Records shown:
☆ ☆ ☆ ☆ ☆

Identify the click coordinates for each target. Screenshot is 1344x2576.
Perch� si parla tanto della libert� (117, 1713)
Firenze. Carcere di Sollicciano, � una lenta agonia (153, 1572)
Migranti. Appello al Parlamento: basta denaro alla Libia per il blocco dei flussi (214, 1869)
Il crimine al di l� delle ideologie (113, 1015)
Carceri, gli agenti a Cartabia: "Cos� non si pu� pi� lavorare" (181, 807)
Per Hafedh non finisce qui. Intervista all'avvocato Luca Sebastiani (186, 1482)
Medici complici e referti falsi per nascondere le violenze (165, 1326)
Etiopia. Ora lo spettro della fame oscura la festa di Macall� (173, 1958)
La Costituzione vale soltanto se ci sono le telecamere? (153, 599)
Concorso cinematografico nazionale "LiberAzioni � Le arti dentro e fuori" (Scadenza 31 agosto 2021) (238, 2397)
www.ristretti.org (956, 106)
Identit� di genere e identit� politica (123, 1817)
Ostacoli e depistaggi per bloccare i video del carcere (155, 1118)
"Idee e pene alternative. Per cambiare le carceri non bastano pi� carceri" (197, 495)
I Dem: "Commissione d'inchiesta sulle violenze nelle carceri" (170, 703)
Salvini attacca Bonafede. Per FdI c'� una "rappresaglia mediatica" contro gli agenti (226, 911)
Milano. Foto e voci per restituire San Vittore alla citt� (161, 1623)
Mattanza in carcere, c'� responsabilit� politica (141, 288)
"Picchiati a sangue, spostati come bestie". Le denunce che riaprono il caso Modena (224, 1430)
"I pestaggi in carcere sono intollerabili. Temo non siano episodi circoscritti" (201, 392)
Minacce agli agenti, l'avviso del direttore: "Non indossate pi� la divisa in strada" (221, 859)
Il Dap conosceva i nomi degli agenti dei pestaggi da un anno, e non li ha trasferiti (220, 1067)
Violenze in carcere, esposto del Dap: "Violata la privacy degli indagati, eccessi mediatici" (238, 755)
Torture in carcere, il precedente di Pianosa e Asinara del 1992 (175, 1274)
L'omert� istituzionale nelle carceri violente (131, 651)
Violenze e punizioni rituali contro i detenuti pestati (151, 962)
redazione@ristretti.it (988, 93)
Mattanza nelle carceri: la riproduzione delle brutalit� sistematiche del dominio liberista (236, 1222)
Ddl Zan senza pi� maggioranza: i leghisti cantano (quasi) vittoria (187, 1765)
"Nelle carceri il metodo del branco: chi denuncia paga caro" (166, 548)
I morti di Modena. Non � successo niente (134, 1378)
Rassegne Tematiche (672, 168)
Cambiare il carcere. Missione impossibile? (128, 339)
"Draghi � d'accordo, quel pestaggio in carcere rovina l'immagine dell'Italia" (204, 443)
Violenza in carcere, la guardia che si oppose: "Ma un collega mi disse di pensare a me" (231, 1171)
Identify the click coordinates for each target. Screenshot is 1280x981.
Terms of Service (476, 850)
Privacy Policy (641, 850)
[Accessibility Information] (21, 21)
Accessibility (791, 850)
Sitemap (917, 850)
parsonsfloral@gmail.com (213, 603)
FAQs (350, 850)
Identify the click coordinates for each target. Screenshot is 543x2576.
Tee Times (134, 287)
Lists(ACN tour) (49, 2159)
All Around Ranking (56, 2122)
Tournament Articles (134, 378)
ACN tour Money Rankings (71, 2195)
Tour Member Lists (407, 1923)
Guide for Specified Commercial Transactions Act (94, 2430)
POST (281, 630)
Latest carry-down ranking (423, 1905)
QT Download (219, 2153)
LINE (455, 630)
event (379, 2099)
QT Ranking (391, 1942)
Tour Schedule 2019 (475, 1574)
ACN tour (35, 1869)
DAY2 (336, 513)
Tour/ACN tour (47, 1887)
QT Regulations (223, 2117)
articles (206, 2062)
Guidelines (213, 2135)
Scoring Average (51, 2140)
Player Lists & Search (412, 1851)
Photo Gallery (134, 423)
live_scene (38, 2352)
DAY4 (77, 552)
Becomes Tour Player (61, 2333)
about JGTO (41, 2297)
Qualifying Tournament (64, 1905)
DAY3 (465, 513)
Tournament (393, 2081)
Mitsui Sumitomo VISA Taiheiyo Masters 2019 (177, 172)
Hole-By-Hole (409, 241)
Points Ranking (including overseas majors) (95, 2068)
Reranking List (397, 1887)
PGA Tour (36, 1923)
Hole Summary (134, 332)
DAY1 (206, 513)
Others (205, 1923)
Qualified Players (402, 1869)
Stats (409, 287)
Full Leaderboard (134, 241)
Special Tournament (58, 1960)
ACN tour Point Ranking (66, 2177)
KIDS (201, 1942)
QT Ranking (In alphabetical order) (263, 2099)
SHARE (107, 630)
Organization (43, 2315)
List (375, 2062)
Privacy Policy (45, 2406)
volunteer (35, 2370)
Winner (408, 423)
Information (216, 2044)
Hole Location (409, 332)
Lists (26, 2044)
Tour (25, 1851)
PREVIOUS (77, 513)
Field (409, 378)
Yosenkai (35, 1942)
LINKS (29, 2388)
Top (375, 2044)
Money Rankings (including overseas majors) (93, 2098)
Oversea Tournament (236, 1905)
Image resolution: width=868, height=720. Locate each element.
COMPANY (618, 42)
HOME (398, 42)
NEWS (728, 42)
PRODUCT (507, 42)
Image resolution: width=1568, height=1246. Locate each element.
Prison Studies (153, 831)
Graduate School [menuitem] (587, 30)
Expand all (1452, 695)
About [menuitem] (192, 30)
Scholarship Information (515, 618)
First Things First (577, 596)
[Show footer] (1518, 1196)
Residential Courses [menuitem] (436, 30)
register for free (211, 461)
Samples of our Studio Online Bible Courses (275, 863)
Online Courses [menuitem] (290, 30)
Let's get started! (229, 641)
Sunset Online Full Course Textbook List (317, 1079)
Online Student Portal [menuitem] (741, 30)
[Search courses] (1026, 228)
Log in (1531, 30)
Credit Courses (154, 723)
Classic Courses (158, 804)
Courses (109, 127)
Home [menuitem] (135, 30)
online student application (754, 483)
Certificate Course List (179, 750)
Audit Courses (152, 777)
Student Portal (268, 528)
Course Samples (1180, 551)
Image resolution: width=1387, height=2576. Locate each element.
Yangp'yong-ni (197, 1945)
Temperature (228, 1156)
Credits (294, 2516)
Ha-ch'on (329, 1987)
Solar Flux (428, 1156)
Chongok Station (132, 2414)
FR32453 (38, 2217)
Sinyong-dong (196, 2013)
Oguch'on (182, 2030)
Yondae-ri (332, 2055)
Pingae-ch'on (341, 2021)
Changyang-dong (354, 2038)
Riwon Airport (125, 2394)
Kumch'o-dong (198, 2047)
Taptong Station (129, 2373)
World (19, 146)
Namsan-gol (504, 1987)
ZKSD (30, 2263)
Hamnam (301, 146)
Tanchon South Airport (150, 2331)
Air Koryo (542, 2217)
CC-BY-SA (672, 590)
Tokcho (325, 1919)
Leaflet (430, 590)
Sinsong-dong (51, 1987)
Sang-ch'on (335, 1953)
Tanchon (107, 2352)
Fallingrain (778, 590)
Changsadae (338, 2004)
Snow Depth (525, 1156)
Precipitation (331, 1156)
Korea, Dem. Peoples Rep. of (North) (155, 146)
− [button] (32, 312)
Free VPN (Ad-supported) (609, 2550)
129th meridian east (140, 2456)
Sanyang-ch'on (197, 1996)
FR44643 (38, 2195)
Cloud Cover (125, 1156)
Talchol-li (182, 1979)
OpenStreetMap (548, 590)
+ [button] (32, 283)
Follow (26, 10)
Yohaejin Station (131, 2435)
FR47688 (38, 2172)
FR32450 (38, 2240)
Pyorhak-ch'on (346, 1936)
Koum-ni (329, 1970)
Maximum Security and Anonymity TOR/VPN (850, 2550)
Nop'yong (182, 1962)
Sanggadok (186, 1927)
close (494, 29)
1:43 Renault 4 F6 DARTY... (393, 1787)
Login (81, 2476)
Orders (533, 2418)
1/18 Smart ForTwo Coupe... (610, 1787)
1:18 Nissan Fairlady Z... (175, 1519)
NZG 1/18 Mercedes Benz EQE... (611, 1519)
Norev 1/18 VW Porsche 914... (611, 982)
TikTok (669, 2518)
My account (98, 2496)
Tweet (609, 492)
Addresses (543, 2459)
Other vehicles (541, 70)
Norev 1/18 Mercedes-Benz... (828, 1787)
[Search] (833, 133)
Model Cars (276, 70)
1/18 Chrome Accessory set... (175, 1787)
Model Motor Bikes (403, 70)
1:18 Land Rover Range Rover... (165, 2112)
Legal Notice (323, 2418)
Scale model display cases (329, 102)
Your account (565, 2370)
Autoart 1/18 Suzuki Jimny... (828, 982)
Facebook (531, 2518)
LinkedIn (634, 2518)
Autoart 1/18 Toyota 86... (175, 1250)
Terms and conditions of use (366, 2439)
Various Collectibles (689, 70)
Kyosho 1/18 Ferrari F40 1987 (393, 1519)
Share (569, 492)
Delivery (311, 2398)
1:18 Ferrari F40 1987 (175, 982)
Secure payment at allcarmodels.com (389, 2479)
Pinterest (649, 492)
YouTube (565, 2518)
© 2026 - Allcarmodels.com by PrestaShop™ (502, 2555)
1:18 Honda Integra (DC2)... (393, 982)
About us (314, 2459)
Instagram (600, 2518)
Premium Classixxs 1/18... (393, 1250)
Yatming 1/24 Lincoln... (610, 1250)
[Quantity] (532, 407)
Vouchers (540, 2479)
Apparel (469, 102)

☆ ☆ ☆ ☆ ☆

Task objective:
In the entries above, find the line with "Chongok Station (132, 2414)" and the line with "Login (81, 2476)", then set down exactly those two and every line between them, nothing else.

Expected answer:
Chongok Station (132, 2414)
FR32453 (38, 2217)
Sinyong-dong (196, 2013)
Oguch'on (182, 2030)
Yondae-ri (332, 2055)
Pingae-ch'on (341, 2021)
Changyang-dong (354, 2038)
Riwon Airport (125, 2394)
Kumch'o-dong (198, 2047)
Taptong Station (129, 2373)
World (19, 146)
Namsan-gol (504, 1987)
ZKSD (30, 2263)
Hamnam (301, 146)
Tanchon South Airport (150, 2331)
Air Koryo (542, 2217)
CC-BY-SA (672, 590)
Tokcho (325, 1919)
Leaflet (430, 590)
Sinsong-dong (51, 1987)
Sang-ch'on (335, 1953)
Tanchon (107, 2352)
Fallingrain (778, 590)
Changsadae (338, 2004)
Snow Depth (525, 1156)
Precipitation (331, 1156)
Korea, Dem. Peoples Rep. of (North) (155, 146)
− [button] (32, 312)
Free VPN (Ad-supported) (609, 2550)
129th meridian east (140, 2456)
Sanyang-ch'on (197, 1996)
FR44643 (38, 2195)
Cloud Cover (125, 1156)
Talchol-li (182, 1979)
OpenStreetMap (548, 590)
+ [button] (32, 283)
Follow (26, 10)
Yohaejin Station (131, 2435)
FR47688 (38, 2172)
FR32450 (38, 2240)
Pyorhak-ch'on (346, 1936)
Koum-ni (329, 1970)
Maximum Security and Anonymity TOR/VPN (850, 2550)
Nop'yong (182, 1962)
Sanggadok (186, 1927)
close (494, 29)
1:43 Renault 4 F6 DARTY... (393, 1787)
Login (81, 2476)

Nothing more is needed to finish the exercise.